**TASK INSTRUCTIONS:** Nothing should appear in the answer except the line containing "成功を収めた紳士のための高級メンズエステ。" and the lines following it through the end of the listing, each given exactly.

**RECORDS SHOWN:**
= Beginning of Section =

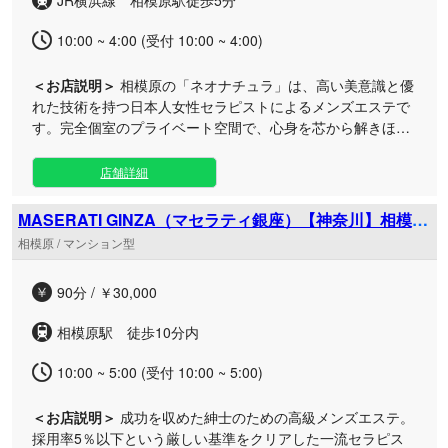
JR横浜線 相模原駅徒歩5分
広々とした贅沢な非日常空間をご用意。ゆったりとした時間
の流れる完全個室で、心身ともに満たされる至福のひと時を
10:00 ~ 4:00 (受付 10:00 ~ 4:00)
心ゆくまでお楽しみください。
＜お店説明＞
相模原の「ネオナチュラ」は、高い美意識と優
れた技術を持つ日本人女性セラピストによるメンズエステで
す。完全個室のプライベート空間で、心身を芯から解きほぐ
す究極の癒やしとおもてなしをご提供いたします。 洗練され
たセラピストたちが、技術はもちろんのこと、細やかなマナ
店舗詳細
ーや心遣いでお客様をお迎えいたします。日常の喧騒から離
れた隠れ家のような空間で、ワンランク上の贅沢なひととき
MASERATI GINZA（マセラティ銀座）【神奈川】相模原
をお過ごしいただけます。 さらに、サロンのクオリティをそ
ルーム
相模原 / マンション型
のままお好きな場所で体験できる、ホテルやご自宅への出張
デリバリーサービスも展開中。移動の手間を省き、ご自身の
90分 / ￥30,000
最もリラックスできる環境で至高のケアをお楽しみいただけ
ます。
相模原駅 徒歩10分内
10:00 ~ 5:00 (受付 10:00 ~ 5:00)
＜お店説明＞
成功を収めた紳士のための高級メンズエステ。
採用率5％以下という厳しい基準をクリアした一流セラピス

= End of Section =

**EXPECTED ANSWER:**
成功を収めた紳士のための高級メンズエステ。
採用率5％以下という厳しい基準をクリアした一流セラピス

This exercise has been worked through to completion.